1 + 2 is 3, so that is why this technique works for 24, 48, and 96 bit data. 1 + 4 is 5, so a similar technique could be used for 20, 40, and 80 bit data, and 1 + 8 is 9, so this scheme could also be modified for 36 bit and 96 bit data.
The 36 bit word is indeed one of those that is desirable for purposes of emulation. Intel's temporary real is 80 bits long, and 20 and 40 bits would be relevant for emulating the GE 235 and GE 245.
But 15, on the other hand, is not a number of the form 2^n + 1, and so we appear to be left with more elaborate techniques for the 60-bit word of the Control Data 6600 and related machines - such as the one implicitly referred to above, support the 48-bit word, and use the ability to handle unaligned operands to go further and also handle 36-bit and 60-bit data.
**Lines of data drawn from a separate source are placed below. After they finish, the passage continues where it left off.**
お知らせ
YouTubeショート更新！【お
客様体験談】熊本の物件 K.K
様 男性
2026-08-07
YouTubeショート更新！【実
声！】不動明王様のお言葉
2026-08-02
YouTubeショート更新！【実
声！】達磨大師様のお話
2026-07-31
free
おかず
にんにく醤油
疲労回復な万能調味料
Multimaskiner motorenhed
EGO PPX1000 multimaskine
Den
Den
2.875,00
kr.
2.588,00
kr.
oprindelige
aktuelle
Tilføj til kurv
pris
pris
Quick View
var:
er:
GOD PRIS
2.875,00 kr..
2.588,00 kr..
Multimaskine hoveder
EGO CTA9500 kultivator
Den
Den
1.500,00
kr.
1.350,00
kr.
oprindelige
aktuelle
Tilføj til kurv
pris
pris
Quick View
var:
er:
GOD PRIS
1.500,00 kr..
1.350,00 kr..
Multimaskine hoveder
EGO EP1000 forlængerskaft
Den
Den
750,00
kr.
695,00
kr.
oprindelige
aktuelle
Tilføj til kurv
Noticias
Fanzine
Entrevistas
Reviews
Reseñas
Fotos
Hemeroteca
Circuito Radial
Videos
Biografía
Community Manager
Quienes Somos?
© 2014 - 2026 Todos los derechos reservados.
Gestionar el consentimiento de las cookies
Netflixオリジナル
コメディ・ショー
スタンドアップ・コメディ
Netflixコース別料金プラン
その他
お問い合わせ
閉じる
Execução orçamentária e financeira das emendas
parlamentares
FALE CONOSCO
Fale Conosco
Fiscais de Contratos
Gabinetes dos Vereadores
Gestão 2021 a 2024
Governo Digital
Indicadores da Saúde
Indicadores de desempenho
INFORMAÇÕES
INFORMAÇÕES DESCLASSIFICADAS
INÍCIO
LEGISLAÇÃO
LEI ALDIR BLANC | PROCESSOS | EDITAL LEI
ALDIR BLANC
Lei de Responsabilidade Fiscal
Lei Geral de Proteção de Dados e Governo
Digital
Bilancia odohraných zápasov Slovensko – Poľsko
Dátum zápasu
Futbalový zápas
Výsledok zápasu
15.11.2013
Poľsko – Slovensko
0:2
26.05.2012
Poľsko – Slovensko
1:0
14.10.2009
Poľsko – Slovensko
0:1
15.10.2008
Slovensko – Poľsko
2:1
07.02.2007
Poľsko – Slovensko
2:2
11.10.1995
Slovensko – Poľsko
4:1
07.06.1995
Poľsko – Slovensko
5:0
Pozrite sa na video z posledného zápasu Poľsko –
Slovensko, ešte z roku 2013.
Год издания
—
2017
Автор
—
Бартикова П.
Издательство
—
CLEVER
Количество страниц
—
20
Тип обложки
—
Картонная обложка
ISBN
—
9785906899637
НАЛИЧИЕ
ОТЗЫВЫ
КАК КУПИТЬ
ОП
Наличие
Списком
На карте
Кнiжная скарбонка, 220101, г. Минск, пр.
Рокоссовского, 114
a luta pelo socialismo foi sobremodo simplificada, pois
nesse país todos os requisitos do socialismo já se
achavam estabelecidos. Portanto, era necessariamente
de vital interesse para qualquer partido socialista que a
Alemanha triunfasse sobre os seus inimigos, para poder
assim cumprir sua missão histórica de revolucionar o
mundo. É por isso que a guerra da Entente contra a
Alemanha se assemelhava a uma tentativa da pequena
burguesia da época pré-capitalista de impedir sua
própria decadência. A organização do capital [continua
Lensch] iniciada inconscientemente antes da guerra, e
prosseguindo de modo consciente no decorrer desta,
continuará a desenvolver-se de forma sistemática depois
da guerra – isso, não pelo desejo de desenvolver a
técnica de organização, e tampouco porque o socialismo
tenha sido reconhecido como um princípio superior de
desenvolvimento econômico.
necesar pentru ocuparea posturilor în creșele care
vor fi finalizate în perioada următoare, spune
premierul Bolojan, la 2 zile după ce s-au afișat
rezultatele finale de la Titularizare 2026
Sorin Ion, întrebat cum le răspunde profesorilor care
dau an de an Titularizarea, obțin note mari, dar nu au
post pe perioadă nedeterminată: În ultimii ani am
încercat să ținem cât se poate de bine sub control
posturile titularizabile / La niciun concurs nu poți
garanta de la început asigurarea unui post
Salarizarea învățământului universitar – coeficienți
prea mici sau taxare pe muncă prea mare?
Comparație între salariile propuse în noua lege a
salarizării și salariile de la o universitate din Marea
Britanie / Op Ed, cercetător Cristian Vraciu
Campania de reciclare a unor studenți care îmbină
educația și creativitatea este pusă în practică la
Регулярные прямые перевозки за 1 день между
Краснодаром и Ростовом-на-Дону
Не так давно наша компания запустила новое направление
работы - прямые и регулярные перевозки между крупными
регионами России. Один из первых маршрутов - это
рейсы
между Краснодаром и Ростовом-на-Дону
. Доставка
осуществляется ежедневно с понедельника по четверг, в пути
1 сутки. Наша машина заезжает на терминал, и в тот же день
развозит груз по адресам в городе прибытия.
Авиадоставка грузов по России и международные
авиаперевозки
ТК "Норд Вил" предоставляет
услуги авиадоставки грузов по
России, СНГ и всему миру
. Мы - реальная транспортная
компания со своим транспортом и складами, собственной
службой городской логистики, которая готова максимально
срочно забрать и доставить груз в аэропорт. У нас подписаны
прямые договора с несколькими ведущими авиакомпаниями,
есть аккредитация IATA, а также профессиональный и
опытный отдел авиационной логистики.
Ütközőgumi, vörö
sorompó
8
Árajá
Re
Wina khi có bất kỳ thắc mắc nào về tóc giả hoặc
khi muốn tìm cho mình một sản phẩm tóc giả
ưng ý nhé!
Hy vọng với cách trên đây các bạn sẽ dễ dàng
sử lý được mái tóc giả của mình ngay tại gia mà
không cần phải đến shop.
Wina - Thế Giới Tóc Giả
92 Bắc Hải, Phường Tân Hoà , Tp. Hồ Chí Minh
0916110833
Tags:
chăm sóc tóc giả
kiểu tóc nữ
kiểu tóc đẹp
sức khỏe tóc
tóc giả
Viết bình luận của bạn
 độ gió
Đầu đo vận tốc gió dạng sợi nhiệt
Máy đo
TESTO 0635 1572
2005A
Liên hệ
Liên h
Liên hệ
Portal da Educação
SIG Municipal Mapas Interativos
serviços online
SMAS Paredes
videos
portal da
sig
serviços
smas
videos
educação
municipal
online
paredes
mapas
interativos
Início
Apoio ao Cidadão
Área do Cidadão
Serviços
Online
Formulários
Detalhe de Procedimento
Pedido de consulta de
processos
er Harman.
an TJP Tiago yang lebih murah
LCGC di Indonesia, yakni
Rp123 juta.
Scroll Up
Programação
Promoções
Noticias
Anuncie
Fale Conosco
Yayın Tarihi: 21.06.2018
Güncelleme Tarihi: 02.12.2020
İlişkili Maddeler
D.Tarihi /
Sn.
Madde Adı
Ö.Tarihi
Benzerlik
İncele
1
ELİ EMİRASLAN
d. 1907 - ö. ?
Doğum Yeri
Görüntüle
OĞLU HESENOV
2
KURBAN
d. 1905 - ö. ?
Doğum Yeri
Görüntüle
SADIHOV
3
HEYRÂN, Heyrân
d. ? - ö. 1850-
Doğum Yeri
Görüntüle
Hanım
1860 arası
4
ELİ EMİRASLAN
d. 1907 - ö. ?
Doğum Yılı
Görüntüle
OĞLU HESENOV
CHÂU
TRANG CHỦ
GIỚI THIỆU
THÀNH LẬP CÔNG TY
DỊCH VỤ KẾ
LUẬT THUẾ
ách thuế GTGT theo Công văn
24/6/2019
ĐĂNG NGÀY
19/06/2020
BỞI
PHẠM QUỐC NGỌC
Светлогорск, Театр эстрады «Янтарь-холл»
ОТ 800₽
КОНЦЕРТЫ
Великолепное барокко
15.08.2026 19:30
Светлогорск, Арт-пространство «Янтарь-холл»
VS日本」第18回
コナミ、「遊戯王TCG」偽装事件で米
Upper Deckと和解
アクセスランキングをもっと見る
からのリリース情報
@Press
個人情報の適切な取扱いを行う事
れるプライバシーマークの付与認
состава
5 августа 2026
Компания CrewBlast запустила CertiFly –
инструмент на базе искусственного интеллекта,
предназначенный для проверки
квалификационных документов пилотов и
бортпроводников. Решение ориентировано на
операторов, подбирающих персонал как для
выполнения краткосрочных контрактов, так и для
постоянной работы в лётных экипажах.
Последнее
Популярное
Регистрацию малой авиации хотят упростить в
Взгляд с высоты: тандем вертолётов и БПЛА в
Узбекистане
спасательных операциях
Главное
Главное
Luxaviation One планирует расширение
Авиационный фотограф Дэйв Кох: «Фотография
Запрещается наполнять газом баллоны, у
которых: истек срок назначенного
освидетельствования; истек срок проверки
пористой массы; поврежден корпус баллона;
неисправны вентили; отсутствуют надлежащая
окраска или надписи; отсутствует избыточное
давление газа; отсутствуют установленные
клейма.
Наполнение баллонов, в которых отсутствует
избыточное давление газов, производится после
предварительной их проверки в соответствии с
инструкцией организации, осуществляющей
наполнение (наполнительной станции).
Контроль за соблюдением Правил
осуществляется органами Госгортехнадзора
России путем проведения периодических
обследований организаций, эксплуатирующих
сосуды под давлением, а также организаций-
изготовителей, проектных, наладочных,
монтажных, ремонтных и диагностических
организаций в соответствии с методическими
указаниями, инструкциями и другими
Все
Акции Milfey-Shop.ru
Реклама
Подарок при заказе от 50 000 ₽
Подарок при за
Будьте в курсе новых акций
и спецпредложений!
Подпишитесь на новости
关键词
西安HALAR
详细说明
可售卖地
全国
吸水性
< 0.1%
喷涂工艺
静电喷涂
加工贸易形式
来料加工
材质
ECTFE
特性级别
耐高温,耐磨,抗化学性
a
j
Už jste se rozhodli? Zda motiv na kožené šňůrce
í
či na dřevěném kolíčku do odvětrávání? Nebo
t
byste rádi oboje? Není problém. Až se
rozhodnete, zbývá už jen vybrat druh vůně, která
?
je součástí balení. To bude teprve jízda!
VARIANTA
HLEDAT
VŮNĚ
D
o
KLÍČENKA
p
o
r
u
Other options do exist, however. Using quad channel memory, one could make use of the fact that 60 is equal to 36 plus 24; use two channels to support a block of 36-bit words, and the other two to support a block of 24-bit words, and then exchange the two pairs of channels. This is, however, likely to be complex and unwieldy, leading to a large minimum block size for full bandwidth efficiency.
The illustration below shows how this would work,
and it can be seen from it that it is essentially equivalent to what one would obtain by directly using the fact that 15 is equal to 8 + 4 + 2 + 1.
The left side of the diagram shows the appearance of memory to the programmer as an array of 120-bit words, and how those words are divided to be placed in physical memory, and the right side of the diagram shows the layout of data in physical memory, organized as a four-channel memory with each channel being 64 bits wide.
Even from the diagram as it is, we can see the most significant drawback of this scheme: as the size of the block of memory that must be read to maintain full bandwidth is quite large, usually there will instead be bandwidth that is lost.